- O PT confirmou que o senador Rodrigo Pacheco não disputará o governo de Minas Gerais nas eleições de outubro.
- Com isso, a legenda reabre negociações para montar um novo palanque no segundo maior colégio eleitoral do país.
- O objetivo é construir uma candidatura forte para apoiar o presidente Lula em Minas Gerais.

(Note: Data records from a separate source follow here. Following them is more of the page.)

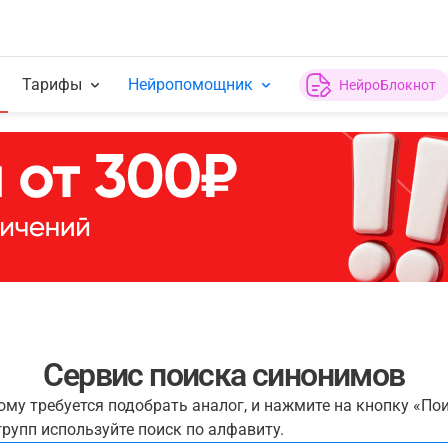
Тарифы
Нейропомощник
НейроБлокнот
Сервис поиска синонимов
рому требуется подобрать аналог, и нажмите на кнопку «По
рупп используйте поиск по алфавиту.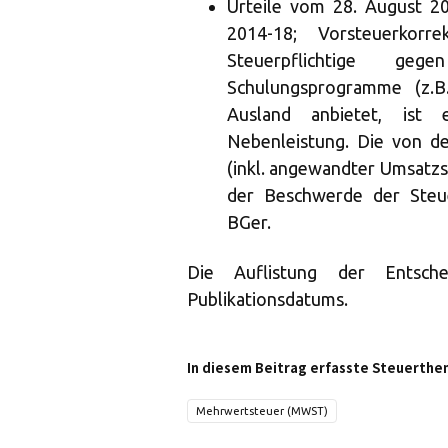
Urteile vom 28. August 2
2014-18; Vorsteuerkorre
Steuerpflichtige ge
Schulungsprogramme (z.B
Ausland anbietet, ist 
Nebenleistung. Die von 
(inkl. angewandter Umsatzs
der Beschwerde der Steue
BGer.
Die Auflistung der Entsch
Publikationsdatums.
In diesem Beitrag erfasste Steuerthe
Mehrwertsteuer (MWST)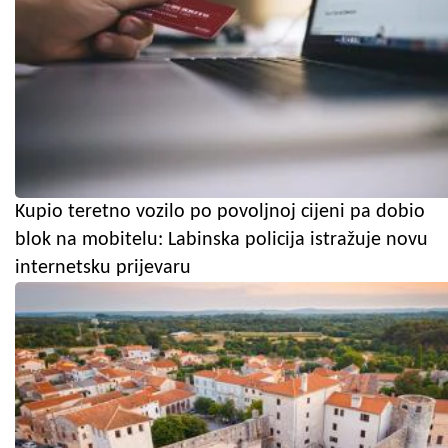
Kupio teretno vozilo po povoljnoj cijeni pa dobio
blok na mobitelu: Labinska policija istražuje novu
internetsku prijevaru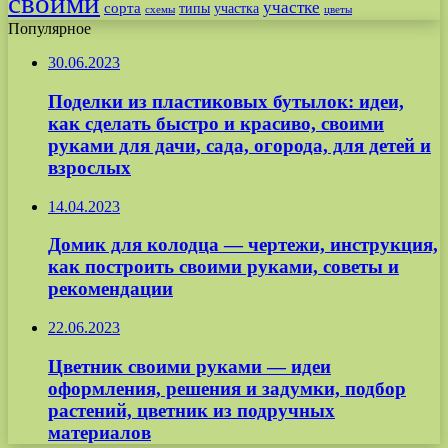
своими
участке
сорта
типы
участка
схемы
цветы
Популярное
30.06.2023
Поделки из пластиковых бутылок: идеи,
как сделать быстро и красиво, своими
руками для дачи, сада, огорода, для детей и
взрослых
14.04.2023
Домик для колодца — чертежи, инструкция,
как построить своими руками, советы и
рекомендации
22.06.2023
Цветник своими руками — идеи
оформления, решения и задумки, подбор
растений, цветник из подручных
материалов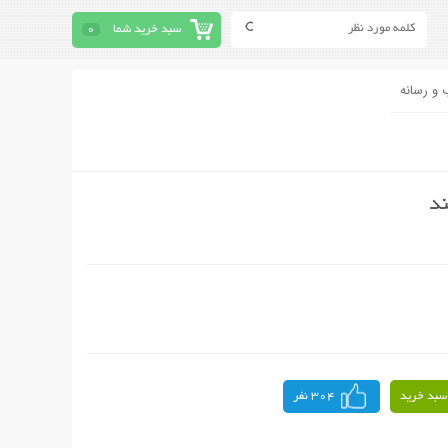
سبد خرید شما
0
 و رسانه
ند
سبد خرید
304 نفر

- Pacheco era visto como o nome preferencial do governo e do PT, mas não confirmou a pré-candidatura; ele mudou do PSD para o PSB em abril.
- Em março, ele indicou possíveis nomes para uma aliança majoritária em Minas, como Marília Campos, Kalil, Gabriel Azevedo e Tadeu Leite.
O PT confirmou que o senador Rodrigo Pacheco (PSB-MG) não será candidato ao governo de Minas Gerais nas eleições de outubro. A decisão afeta a estratégia do partido para apoiar o presidente Lula no segundo maior colégio eleitoral do país.
Segundo o presidente nacional do PT, Edinho Silva, o partido reabre as negociações para construir um novo palanque no estado. A reabertura ocorre após a desistência de Pacheco, que era visto como principal aliado do governo em Minas.
Pacheco não confirmou pré-candidatura e vinha mantendo conversas com o PT e o próprio Edinho Silva. Em abril, ele trocou o PSD pelo PSB, movimento interpretado como possível passo para viabilizar uma composição eleitoral no estado.
Contexto
A ideia era que o senador liderasse um projeto local alinhado à campanha de reeleição de Lula, fortalecendo a atuação petista em Minas. Nomes como a prefeita de Contagem, Marília Campos, estavam entre as possibilidades citadas para compor uma aliança majoritária.
Edinho Silva mencionou, em entrevista ao Warren Investimentos, que a legenda trabalha para montar um palanque forte para Lula em Minas, com conversas em curso com várias lideranças locais. A disputa mineira segue como um dos focos estratégicos do PT neste ciclo eleitoral.